● **Work task**
Write out, word for word, every line in the data below from the one containing "Please Enter Username" to the one containing "Confirm Password", both of them included.

***** Extracted entries

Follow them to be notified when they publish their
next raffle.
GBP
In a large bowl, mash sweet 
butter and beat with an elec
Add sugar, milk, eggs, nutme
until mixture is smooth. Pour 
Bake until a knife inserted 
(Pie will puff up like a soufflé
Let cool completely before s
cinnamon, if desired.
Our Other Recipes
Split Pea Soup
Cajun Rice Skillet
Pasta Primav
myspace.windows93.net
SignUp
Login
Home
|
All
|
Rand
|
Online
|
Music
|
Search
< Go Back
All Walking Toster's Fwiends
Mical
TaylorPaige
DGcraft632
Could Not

**********
***** Extracted entries

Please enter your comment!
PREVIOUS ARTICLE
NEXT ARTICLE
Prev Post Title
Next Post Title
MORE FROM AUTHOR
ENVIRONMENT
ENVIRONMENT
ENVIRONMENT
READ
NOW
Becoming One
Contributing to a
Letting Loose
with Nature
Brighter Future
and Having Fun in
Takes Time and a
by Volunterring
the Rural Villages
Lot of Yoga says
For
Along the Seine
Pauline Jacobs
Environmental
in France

**********
***** Extracted entries

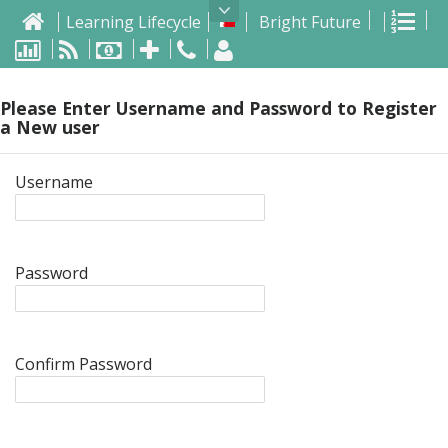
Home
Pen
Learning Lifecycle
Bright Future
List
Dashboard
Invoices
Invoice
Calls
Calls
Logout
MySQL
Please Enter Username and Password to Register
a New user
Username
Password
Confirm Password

**********

● **Answer to the exercise**
Please Enter Username and Password to Register
a New user
Username
Password
Confirm Password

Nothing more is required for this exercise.